Ohne Fernseher ins Bett

Wissenschaftler aus Spanien konnten zeigen: Wer vor dem Zubettgehen noch lange auf einen Bildschirm starrt, unterdrückt die Bildung des müde machenden Hormons Mela­tonin. Zahlreiche Schlafforscher und -mediziner sehen in Smartphones und Computern denn auch einen Grund dafür, warum so viele Menschen über schlechte Nachtruhe klagen. Sie empfehlen häufig, erst einmal Handy und Fernseher aus dem Schlafzimmer zu verbannen, bevor man zu Medikamenten greift.

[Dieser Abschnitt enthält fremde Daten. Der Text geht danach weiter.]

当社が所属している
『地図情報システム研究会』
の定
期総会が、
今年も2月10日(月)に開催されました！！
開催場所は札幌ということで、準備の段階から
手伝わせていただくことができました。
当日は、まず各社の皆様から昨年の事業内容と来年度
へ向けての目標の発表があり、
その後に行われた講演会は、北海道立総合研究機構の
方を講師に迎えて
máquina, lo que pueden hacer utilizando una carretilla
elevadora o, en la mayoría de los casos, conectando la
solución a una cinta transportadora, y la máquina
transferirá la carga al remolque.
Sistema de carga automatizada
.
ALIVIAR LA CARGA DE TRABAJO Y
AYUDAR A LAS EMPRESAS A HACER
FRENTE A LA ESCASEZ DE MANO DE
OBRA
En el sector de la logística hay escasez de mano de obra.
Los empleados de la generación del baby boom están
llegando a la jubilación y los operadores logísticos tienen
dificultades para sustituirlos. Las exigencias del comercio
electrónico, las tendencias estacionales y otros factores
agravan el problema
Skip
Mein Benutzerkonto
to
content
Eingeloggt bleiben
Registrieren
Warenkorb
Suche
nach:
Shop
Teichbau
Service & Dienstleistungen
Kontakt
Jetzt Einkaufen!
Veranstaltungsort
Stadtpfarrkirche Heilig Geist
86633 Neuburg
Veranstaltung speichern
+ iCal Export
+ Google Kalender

Doch woran merkt man, dass man aus dem Takt geraten ist? "95 Prozent der Bevölkerung merken es daran, dass sie zu spät sind", sagt Roenneberg. Wer morgens einen Wecker brauche, lebe nicht im Einklang mit der inneren Uhr.

Natürliches Licht ist wichtig

Gerade im dunklen Herbst und Winter aber wachen viele Menschen ohne Wecker nicht auf. "Wichtig ist dann, morgens bis mittags möglichst viel natürliches Licht zu bekommen", sagt Chronomediziner Kunz. Das gebe der inneren Uhr einen Schubs, und sie ticke wieder in der richtigen Zeit.

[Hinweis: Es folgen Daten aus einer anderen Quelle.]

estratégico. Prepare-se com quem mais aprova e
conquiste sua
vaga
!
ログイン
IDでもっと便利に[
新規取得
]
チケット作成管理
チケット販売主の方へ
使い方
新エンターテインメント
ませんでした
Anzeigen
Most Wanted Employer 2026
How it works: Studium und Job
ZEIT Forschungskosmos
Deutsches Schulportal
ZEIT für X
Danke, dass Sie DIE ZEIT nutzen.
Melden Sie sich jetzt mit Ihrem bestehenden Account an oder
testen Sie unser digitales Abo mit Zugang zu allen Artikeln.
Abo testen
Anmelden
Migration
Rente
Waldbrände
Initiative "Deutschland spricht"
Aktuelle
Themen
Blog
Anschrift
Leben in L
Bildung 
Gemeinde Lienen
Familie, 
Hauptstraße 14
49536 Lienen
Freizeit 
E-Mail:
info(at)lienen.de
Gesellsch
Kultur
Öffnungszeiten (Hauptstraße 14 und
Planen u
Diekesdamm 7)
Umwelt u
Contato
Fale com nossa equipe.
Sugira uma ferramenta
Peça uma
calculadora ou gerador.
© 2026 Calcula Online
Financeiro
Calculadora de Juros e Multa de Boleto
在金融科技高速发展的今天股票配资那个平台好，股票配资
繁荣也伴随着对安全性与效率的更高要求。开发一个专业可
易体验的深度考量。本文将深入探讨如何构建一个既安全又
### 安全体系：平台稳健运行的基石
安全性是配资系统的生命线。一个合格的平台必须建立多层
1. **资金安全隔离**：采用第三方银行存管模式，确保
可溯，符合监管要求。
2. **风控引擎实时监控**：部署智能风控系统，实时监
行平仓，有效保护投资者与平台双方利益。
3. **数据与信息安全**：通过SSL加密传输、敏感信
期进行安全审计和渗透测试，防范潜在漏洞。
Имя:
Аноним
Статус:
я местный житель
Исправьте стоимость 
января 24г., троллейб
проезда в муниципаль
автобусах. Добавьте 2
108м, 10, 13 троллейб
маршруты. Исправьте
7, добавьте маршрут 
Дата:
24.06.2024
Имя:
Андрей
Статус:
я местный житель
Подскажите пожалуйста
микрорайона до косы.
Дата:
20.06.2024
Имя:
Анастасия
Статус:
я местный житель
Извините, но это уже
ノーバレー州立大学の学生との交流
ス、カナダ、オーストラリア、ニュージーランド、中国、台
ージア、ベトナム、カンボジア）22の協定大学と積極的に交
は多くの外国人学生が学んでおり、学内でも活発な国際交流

Wer im Büro sitzt, sollte zudem ab und zu aus dem Fenster in den Himmel schauen. Und wer in der Stadt lebt: morgens eine Station später in Bus oder U-Bahn einsteigen und bis dort einen Spaziergang machen. Einen etwas außergewöhnlicheren Rat hat ein internationales Forscherteam parat. Die Wissenschaftler empfehlen, ein Wochenende zu campen.

Besser schlafen im Zelt

Sie untersuchten Versuchspersonen, die in den Rocky Mountains zelteten. Sie wollten wissen, wie viel Einfluss natürliches Licht auf den Schlafrhythmus hat. Das Ergebnis: Bereits nach wenigen Tagen unter freiem Himmel verschob sich die innere Uhr der Teilnehmer, passte sich dem natürlichen Tag-Nacht-Ablauf an. Die Camper schliefen früher ein und wachten eher auf. Handys und andere elektrische Geräte waren bei dem Ausflug verboten.